Data items
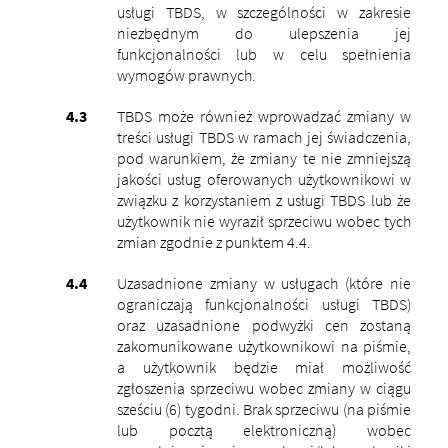
usługi TBDS, w szczególności w zakresie
niezbędnym do ulepszenia jej
funkcjonalności lub w celu spełnienia
wymogów prawnych.
TBDS może również wprowadzać zmiany w
treści usługi TBDS w ramach jej świadczenia,
pod warunkiem, że zmiany te nie zmniejszą
jakości usług oferowanych użytkownikowi w
związku z korzystaniem z usługi TBDS lub że
użytkownik nie wyraził sprzeciwu wobec tych
zmian zgodnie z punktem 4.4.
Uzasadnione zmiany w usługach
(które nie
ograniczają funkcjonalności usługi TBDS)
oraz uzasadnione podwyżki cen zostaną
zakomunikowane użytkownikowi na piśmie,
a użytkownik będzie miał możliwość
zgłoszenia sprzeciwu wobec zmiany w ciągu
sześciu (6) tygodni. Brak sprzeciwu (na piśmie
lub pocztą elektroniczną) wobec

**What the exercise asks**
Among the entries above, how many lines include the word "sprzeciwu"? Reply with the number only.

**Answer for the task**
3